Dragonheart
- Dragonheart
- Author: Todd McCaffrey
- Cover artist: Les Edwards (UK and US)
- Language: English
- Series: Dragonriders of Pern
- Genre: Science fiction
- Publisher: Del Rey Books
- Publication date: 2008
- Publication place: United States
- Media type: Print (hardcover & paperback)
- Pages: 538 (hard editions)
- ISBN: 978-0-345-49114-5
- LC Class: PS3563.A25525 D73
- Preceded by: Dragon Harper
- Followed by: Dragongirl

= Dragonheart (novel) =

2008 novel by Todd McCaffrey

Dragonheart is a science fiction novel by Todd McCaffrey in the Dragonriders of Pern series that his mother Anne McCaffrey initiated in 1967. Published by Del Rey Books in 2008, it was the second for Todd as sole author and the twenty-second in the series. Written after his first book, Dragonsblood, it is a concurrent-time book as opposed to a prequel or sequel.

The frame story of Dragonheart takes place in a few days of winter 508 AL (years After Landing on Pern), weeks after the beginning of the Third Pass and its attendant Threadfall.

==Synopsis==
Pern is still trying to recover from a deadly plague that devastated the holders and craftsmen, not even 15 turns (years) before. Although the dragonriders and Weyrfolk were spared from the devastation of that plague, they are about to be tested with a deadly illness that afflicts the dragons.
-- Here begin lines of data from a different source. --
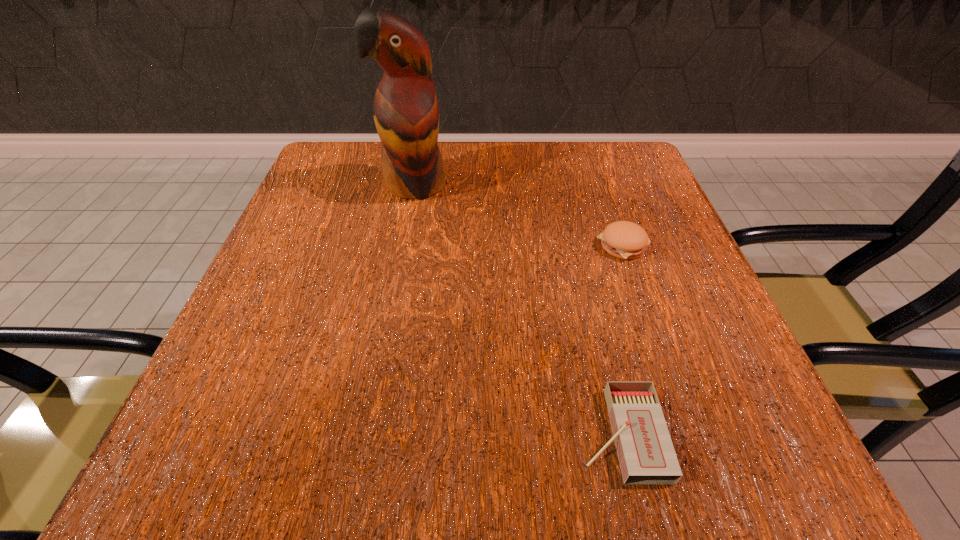 Where is `free space between the matchbox and the tallest object`? Image resolution: width=960 pixels, height=540 pixels. free space between the matchbox and the tallest object is located at coordinates coord(517,309).

Identify which object is the second closest to the nearest object. Please provide its 2D coordinates. Your answer should be formatted as a tuple, i.e. [(x, y)], where the tuple contains the x and y coordinates of a point satisfying the conditions above.

[(406, 113)]

Find the location of a particular element. object that is the closest to the second nearest object is located at coordinates (646, 454).

I want to click on blank area in the image that satisfies the following two spatial constraints: 1. on the face of the second farthest object; 2. on the right side of the tallest object, so click(403, 245).

You are a GUI agent. You are given a task and a screenshot of the screen. Output one action in this format:
    pyautogui.click(x=<x>, y=<y>)
    Task: Click on the vacant space that satisfies the following two spatial constraints: 1. on the front side of the patty; 2. on the striking surface of the matchbox
    The height and width of the screenshot is (540, 960).
    Given the screenshot: What is the action you would take?
    pyautogui.click(x=688, y=434)

Find the location of `free location that satisfies the following two spatial constraints: 1. on the face of the leftmost object; 2. on the left side of the patty`. free location that satisfies the following two spatial constraints: 1. on the face of the leftmost object; 2. on the left side of the patty is located at coordinates (403, 245).

You are a GUI agent. You are given a task and a screenshot of the screen. Output one action in this format:
    pyautogui.click(x=<x>, y=<y>)
    Task: Click on the vacant space that satisfies the following two spatial constraints: 1. on the front side of the second nearest object; 2. on the striking surface of the matchbox
    
    Given the screenshot: What is the action you would take?
    (688, 434)

Locate an element on the screen. The width and height of the screenshot is (960, 540). vacant space that satisfies the following two spatial constraints: 1. on the face of the second nearest object; 2. on the left side of the farthest object is located at coordinates (403, 245).

This screenshot has width=960, height=540. Find the location of `blank space that satisfies the following two spatial constraints: 1. on the face of the patty; 2. on the right side of the farthest object`. blank space that satisfies the following two spatial constraints: 1. on the face of the patty; 2. on the right side of the farthest object is located at coordinates (403, 245).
Fiona of Fort Weyr, the only surviving child of Lord Holder Bemin of Fort Hold, is thrust into this situation when she accidentally impresses Gold Talenth. As first fire-lizards, and then dragons, fall prey to the mysterious illness, Fiona and all of Pern must face the possibility of no dragons being left to fight thread as it begins to fall once more.

The number of casualties mount as both the illness and thread take dragons and their riders. In an attempt to save the Weyrs, Fiona and a mysterious rider lead the injured and Weyrlings back in time.